3. Categories of Personal Information.
The categories of personal information to be processed in relation to the Agreement includes: Identifiers.
4. General Obligations.
3.1. The Partner shall not, as applicable:
(i) Use the Personal Information of any California Consumer that is disclosed to it by Company, except as necessary to perform the purpose for which it was retained, and shall delete all such Personal Information transferred to it by the Company following up to 30 days.
(ii) Share any Personal Information of any California Consumer in breach if the CCPA provisions, including sharing Personal Information of a California Consumer who have requested to opt out, where applicable.
3.2. Notwithstanding the above, the Partner shall, without undue delay, notify the Company, and provide the Company with copies, of all communications from, or requests made by (i) California Consumers in relation to their rights under the CCPA; and (ii) the California Attorney General.

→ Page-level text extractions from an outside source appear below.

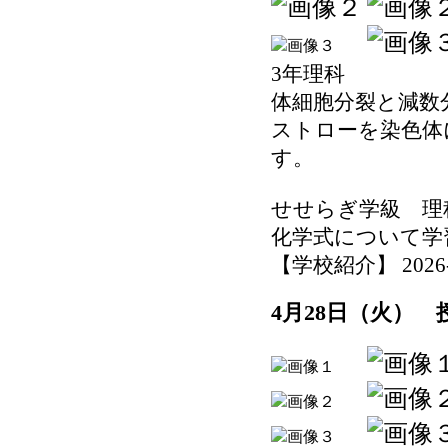
3年理科
体細胞分裂と減数
ストローを染色体
す。
せせらぎ学級 理
化学式について学
【学校紹介】 2026-04
4月28日（火）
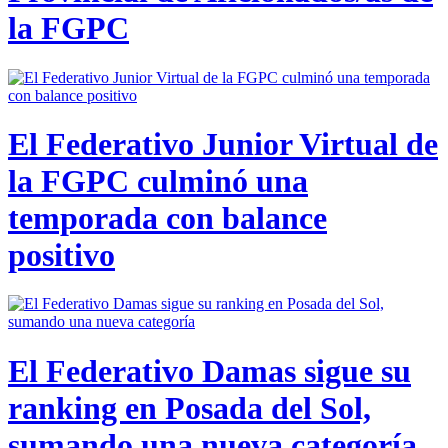
la FGPC
El Federativo Junior Virtual de
la FGPC culminó una
temporada con balance
positivo
El Federativo Damas sigue su
ranking en Posada del Sol,
sumando una nueva categoría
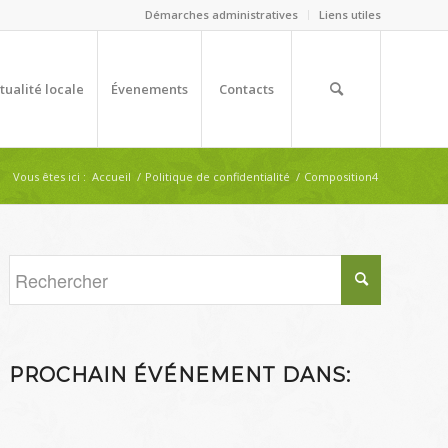
Démarches administratives
Liens utiles
tualité locale
Évenements
Contacts
Vous êtes ici :
Accueil
/
Politique de confidentialité
/
Composition4
PROCHAIN ÉVÉNEMENT DANS:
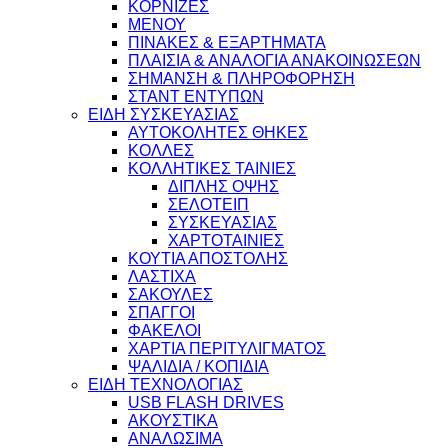
ΚΟΡΝΙΖΕΣ
ΜΕΝΟΥ
ΠΙΝΑΚΕΣ & ΕΞΑΡΤΗΜΑΤΑ
ΠΛΑΙΣΙΑ & ΑΝΑΛΟΓΙΑ ΑΝΑΚΟΙΝΩΣΕΩΝ
ΣΗΜΑΝΣΗ & ΠΛΗΡΟΦΟΡΗΣΗ
ΣΤΑΝΤ ΕΝΤΥΠΩΝ
ΕΙΔΗ ΣΥΣΚΕΥΑΣΙΑΣ
ΑΥΤΟΚΟΛΗΤΕΣ ΘΗΚΕΣ
ΚΟΛΛΕΣ
ΚΟΛΛΗΤΙΚΕΣ ΤΑΙΝΙΕΣ
ΔΙΠΛΗΣ ΟΨΗΣ
ΣΕΛΟΤΕΙΠ
ΣΥΣΚΕΥΑΣΙΑΣ
ΧΑΡΤΟΤΑΙΝΙΕΣ
ΚΟΥΤΙΑ ΑΠΟΣΤΟΛΗΣ
ΛΑΣΤΙΧΑ
ΣΑΚΟΥΛΕΣ
ΣΠΑΓΓΟΙ
ΦΑΚΕΛΟΙ
ΧΑΡΤΙΑ ΠΕΡΙΤΥΛΙΓΜΑΤΟΣ
ΨΑΛΙΔΙΑ / ΚΟΠΙΔΙΑ
ΕΙΔΗ ΤΕΧΝΟΛΟΓΙΑΣ
USB FLASH DRIVES
ΑΚΟΥΣΤΙΚΑ
ΑΝΑΛΩΣΙΜΑ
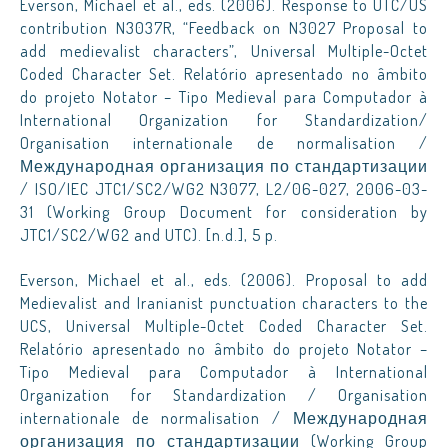
Everson, Michael et al., eds. (2006). Response to UTC/US
contribution N3037R, “Feedback on N3027 Proposal to
add medievalist characters”, Universal Multiple-Octet
Coded Character Set. Relatório apresentado no âmbito
do projeto Notator – Tipo Medieval para Computador à
International Organization for Standardization/
Organisation internationale de normalisation /
Международная организация по стандартизации
/ ISO/IEC JTC1/SC2/WG2 N3077, L2/06-027, 2006-03-
31 (Working Group Document for consideration by
JTC1/SC2/WG2 and UTC). [n.d.], 5 p.
Everson, Michael et al., eds. (2006). Proposal to add
Medievalist and Iranianist punctuation characters to the
UCS, Universal Multiple-Octet Coded Character Set.
Relatório apresentado no âmbito do projeto Notator –
Tipo Medieval para Computador à International
Organization for Standardization / Organisation
internationale de normalisation / Международная
организация по стандартизации (Working Group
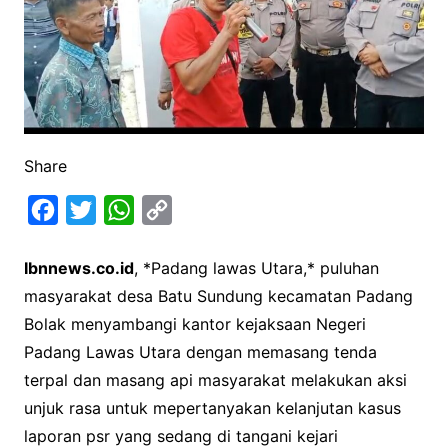
Share
F
T
W
C
a
w
h
o
Ibnnews.co.id
, *Padang lawas Utara,* puluhan
c
i
a
p
masyarakat desa Batu Sundung kecamatan Padang
e
t
t
y
Bolak menyambangi kantor kejaksaan Negeri
b
t
s
L
Padang Lawas Utara dengan memasang tenda
o
e
A
i
terpal dan masang api masyarakat melakukan aksi
o
r
p
n
unjuk rasa untuk mepertanyakan kelanjutan kasus
k
p
k
laporan psr yang sedang di tangani kejari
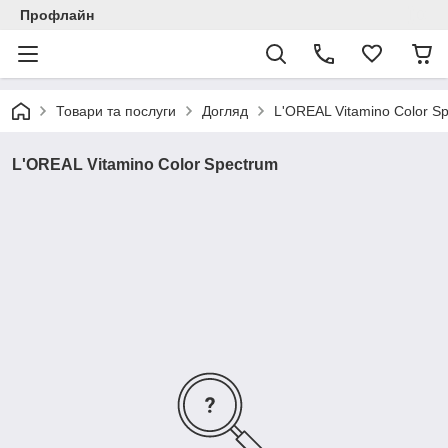
Профлайн
Товари та послуги
Догляд
L'OREAL Vitamino Color S
L'OREAL Vitamino Color Spectrum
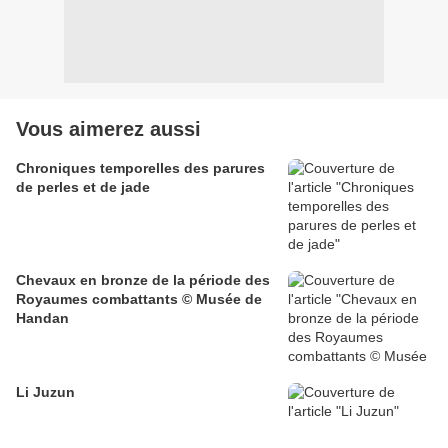
Vous aimerez aussi
Chroniques temporelles des parures
de perles et de jade
Chevaux en bronze de la période des
Royaumes combattants © Musée de
Handan
Li Juzun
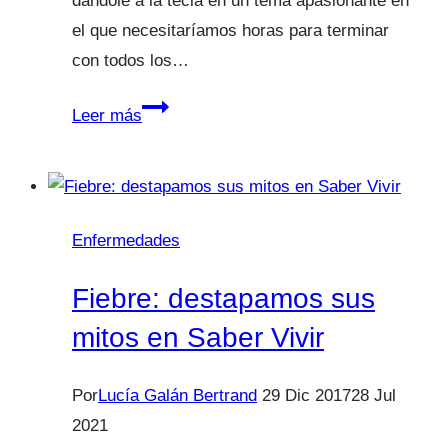
dándole a la tecla en un tema apasionante en
el que necesitaríamos horas para terminar
con todos los…
Alimentación
Leer más
infantil
¿Por
qué
no
Enfermedades
lo
hacemos
Fiebre: destapamos sus
bien
mitos en Saber Vivir
de
una
Por
Lucía Galán Bertrand
29 Dic 2017
28 Jul
vez
2021
por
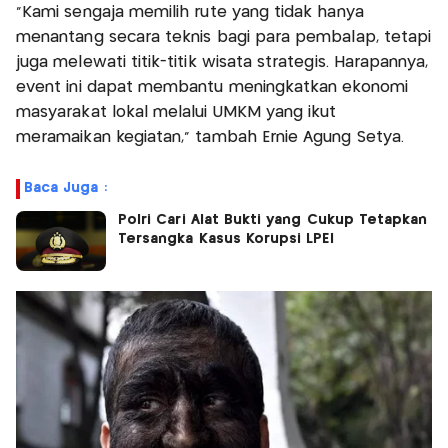
"Kami sengaja memilih rute yang tidak hanya
menantang secara teknis bagi para pembalap, tetapi
juga melewati titik-titik wisata strategis. Harapannya,
event ini dapat membantu meningkatkan ekonomi
masyarakat lokal melalui UMKM yang ikut
meramaikan kegiatan," tambah Ernie Agung Setya.
Baca Juga :
Polri Cari Alat Bukti yang Cukup Tetapkan
Tersangka Kasus Korupsi LPEI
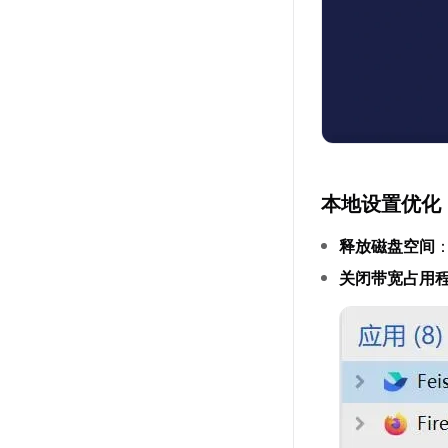
本地设置优化
释放磁盘空间
关闭带宽占用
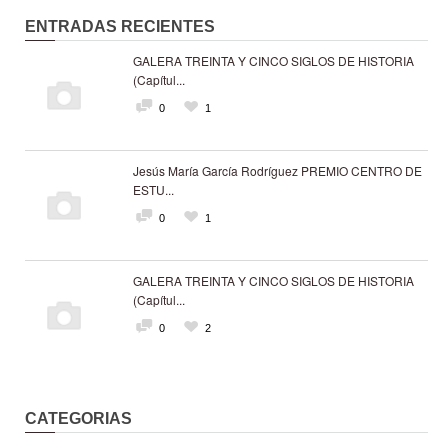
ENTRADAS RECIENTES
GALERA TREINTA Y CINCO SIGLOS DE HISTORIA
(Capítul...
0
1
Jesús María García Rodríguez PREMIO CENTRO DE
ESTU...
0
1
GALERA TREINTA Y CINCO SIGLOS DE HISTORIA
(Capítul...
0
2
CATEGORIAS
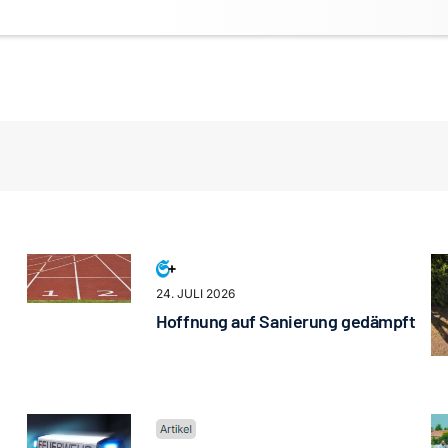
24. JULI 2026
Hoffnung auf Sanierung gedämpft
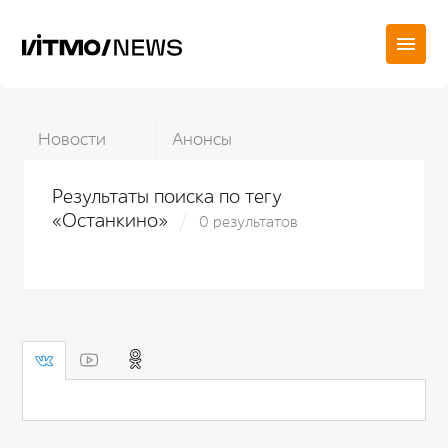
Новости
Анонсы
Результаты поиска по тегу
«Останкино»
0 результатов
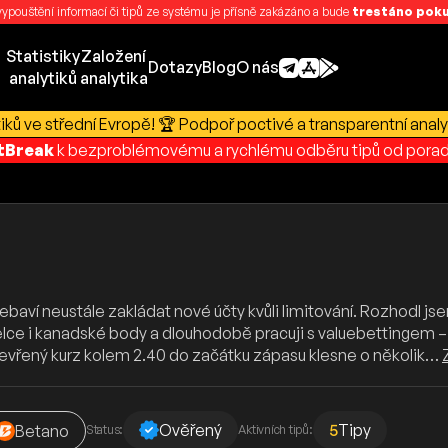
 vypouštění informací či tipů ze systému je přísně zakázáno a bude
trestáno pokut
Statistiky
Založení
Dotazy
Blog
O nás
analytiků
analytika
ků ve střední Evropě! 🏆 Podpoř poctivé a transparentní analy
rtBreak
k bezproblémovému a rychlému odběru tipů od porad
nebaví neustále zakládat nové účty kvůli limitování. Rozhodl 
řelce i kanadské body a dlouhodobě pracuji s valuebettingem – 
tevřený kurz kolem 2.40 do začátku zápasu klesne o několik…
Ověřený
5
Tipy
Betano
Status:
Aktivních tipů:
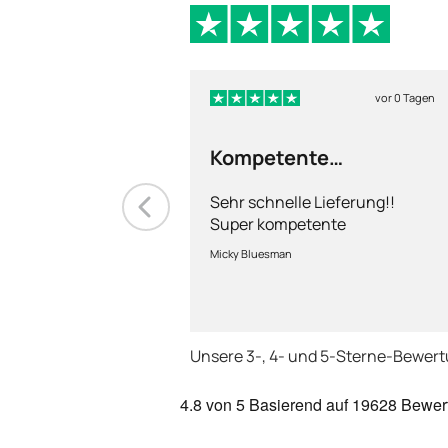
vor 0 Tagen
Kompetente
Abhandlung
Sehr schnelle Lieferung!!
Super kompetente
Abhandlung!
Micky Bluesman
Unsere 3-, 4- und 5-Sterne-Bewer
4.8
von 5
Basierend auf
19628 Bewer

3.3. In the event applicable, the Partner shall ensure that any other Service Providers on its behalf, with whom Personal Information transferred by the Company is shared will: (i) be bound by terms relating to the collection, retention, use, and disclosure of Personal Information that are no less restrictive than those set forth under this Addendum; (ii) required to delete all Personal Information collected and processed by such on behalf of Partner no later than 30 days following the disclosure of such Personal Information. In any event, the Partner shall remain liable for the acts and omissions of its Service Providers.
The Partner shall defend the Company and its directors, officers, employees, agents, and clients (“Indemnitees”) from and against any and all claims, demands, suits, proceedings, and actions brought by a third party relating to an allegation that the Partner violated the CCPA provision or the terms of this Addendum and shall the Indemnitees for all damages, losses, costs, and expenses (including reasonable attorneys’ fees) incurred by the Indemnitees arising out of or resulting from such claim.
6. Limitation of Liability
Notwithstanding any provision related to limitation of liability under the Agreement, the Partner’s liability for its obligations under this Addendum shall not be limited.
7. Conflict of Terms
Except as otherwise provided in this Addendum, in the event of a conflict between the terms of this Addendum and the Agreement, the terms and provisions of this Addendum shall govern. In the event of a conflict between this Addendum and any applicable Data Protection Agreement (“DPA”) executed between the parties, this Addendum shall control solely with respect to Personal Information of California Consumers. Except as expressly supplemented herein, the Agreement is not modified or amended in any other respect and, as modified herein, the Agreement is hereby ratified and confirmed in its entirety and remains in full force and effect in all respects.
In the event of changes to the CCPA or issuance of applicable regulation, court order, or governmental guidance relating to the CCPA, the Company may amend this Addendum accordingly. The most updated version will always be posted and reflected under the “Last Revised” date above. In the event of amendments that, according to the Company’s reasonable discretion, have material adverse impact on the Partner, the Company will make efforts to provide a written notification. Partner’s continued use of the Services following publication of a revised addendum or receipt of notification, as applicable, shall be considered as Partner’s agreement to be bound by the terms of the amended Addendum.